EXERCISE DIRECTIONS ▸ Go through the entries below line by line and count those containing "Automatic"; the answer is that count alone.

Data entries ▸
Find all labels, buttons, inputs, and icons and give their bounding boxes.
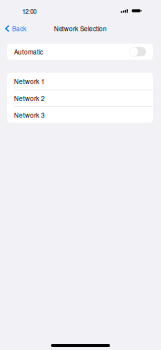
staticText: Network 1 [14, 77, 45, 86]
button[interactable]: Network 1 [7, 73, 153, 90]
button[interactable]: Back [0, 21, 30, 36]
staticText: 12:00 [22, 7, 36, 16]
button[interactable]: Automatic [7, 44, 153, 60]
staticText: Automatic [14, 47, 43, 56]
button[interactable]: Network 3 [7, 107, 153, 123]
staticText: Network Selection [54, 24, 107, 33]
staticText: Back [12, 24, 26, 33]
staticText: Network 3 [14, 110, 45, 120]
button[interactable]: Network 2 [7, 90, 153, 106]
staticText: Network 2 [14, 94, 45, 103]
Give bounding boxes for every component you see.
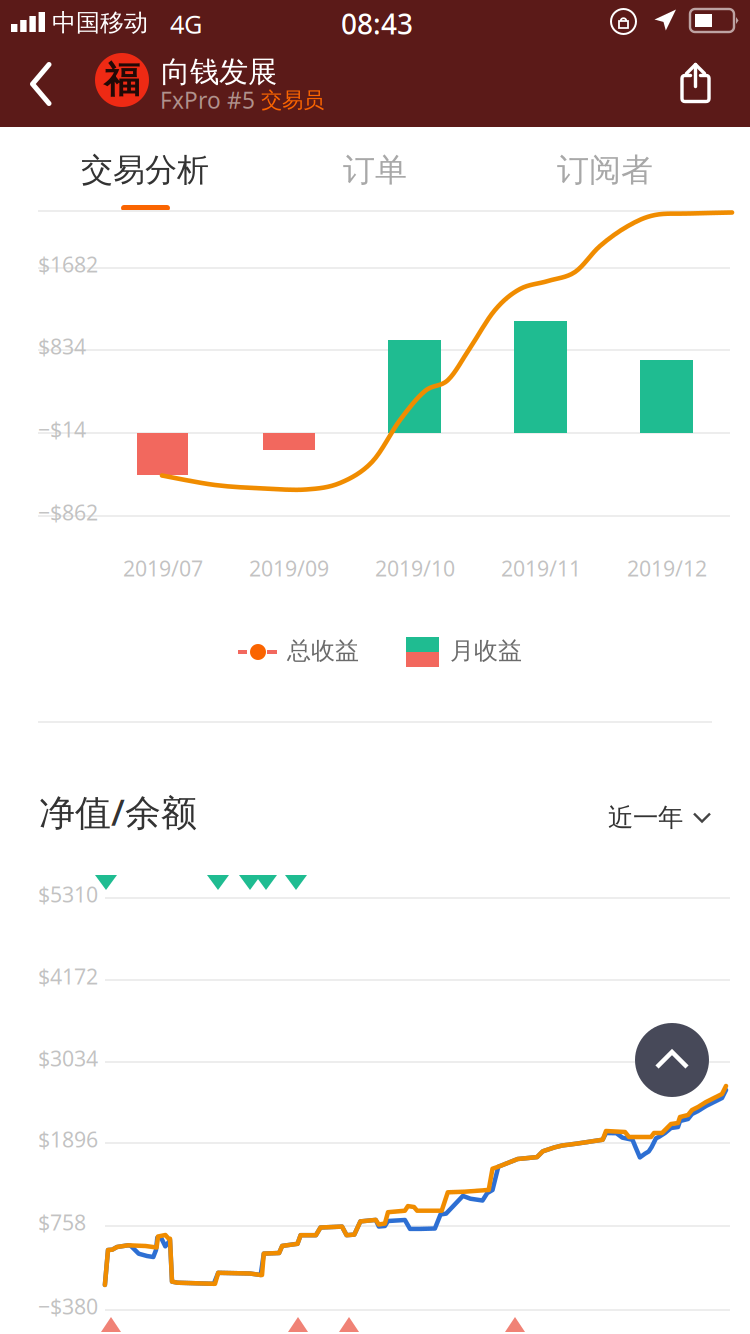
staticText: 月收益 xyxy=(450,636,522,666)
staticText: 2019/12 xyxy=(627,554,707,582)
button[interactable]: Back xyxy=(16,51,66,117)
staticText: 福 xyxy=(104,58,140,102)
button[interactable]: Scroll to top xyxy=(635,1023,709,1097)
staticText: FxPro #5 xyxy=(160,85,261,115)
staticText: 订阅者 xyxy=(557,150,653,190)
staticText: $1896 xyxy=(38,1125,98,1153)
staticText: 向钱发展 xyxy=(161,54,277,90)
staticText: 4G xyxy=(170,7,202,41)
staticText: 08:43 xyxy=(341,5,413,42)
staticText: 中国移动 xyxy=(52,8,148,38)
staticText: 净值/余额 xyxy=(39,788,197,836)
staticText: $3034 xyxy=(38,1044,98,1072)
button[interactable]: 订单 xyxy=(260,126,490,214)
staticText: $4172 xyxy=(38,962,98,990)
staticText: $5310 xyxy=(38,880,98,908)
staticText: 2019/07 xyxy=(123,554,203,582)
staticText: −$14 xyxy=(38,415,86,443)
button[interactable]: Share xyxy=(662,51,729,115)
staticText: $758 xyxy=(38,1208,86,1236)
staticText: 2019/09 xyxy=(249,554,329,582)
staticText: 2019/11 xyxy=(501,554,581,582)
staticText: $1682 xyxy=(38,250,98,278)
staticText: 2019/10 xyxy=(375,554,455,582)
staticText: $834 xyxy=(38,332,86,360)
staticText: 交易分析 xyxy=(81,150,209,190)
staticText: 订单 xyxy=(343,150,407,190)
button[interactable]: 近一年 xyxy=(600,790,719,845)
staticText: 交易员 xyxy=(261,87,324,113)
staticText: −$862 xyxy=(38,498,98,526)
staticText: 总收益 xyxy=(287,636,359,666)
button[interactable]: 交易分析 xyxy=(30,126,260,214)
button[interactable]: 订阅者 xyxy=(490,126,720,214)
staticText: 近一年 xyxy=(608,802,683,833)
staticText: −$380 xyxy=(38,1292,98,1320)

EXERCISE RESPONSE ▸ 2